We met a few members of the Autism Speaks team at an event sponsored by Facebook last year and were really impressed with the organization and the way in which it was using social media to increase awareness and advocacy for its cause. At PopCap, we really appreciate opportunities to support people and organizations in our communities and – since many of our players and our team members have young families – Autism Speaks seemed like a great partner and an important cause to help bring attention to.

We hope that everyone involved has fun with Idols for Autism in the same way that we’ve tried to combine fun with community support in the past. One great example that we hope you’ll check out is our game Allied Star Police which we built in partnership with a very inspiring guest producer, Owain Weinert.
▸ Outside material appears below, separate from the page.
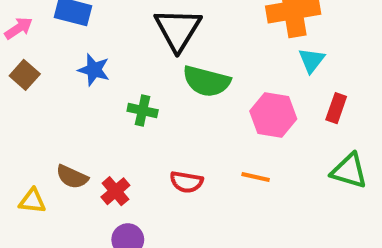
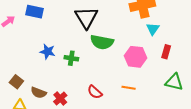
blue star: (94, 70) -> (48, 52), moved
brown square: (25, 75) -> (16, 82), moved
red semicircle: (186, 182) -> (95, 92), turned 35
On a more personal level, the entire Zuma Blitz team has really gotten behind this partnership. For the first time ever, we’ve built a new, special game board incorporating the Autism Speaks logo. This is something we didn’t even ask the game designers to do – they just built it. Todd, the head of the Zuma Blitz development team, writes:

“I am personally very happy to partner with Autism Speaks. I had the privilege of serving the autistic community for over 3 years. I wish this organization existed back then. I know from personal experience the huge difference that advocacy and community support can have for individuals with autism and their families. Raising social awareness about the effects of autism and teaching local communities to have empathy for the hardships that this disorder causes on the families and individuals with autism are required for an autistic individual to successfully integrate into their community.”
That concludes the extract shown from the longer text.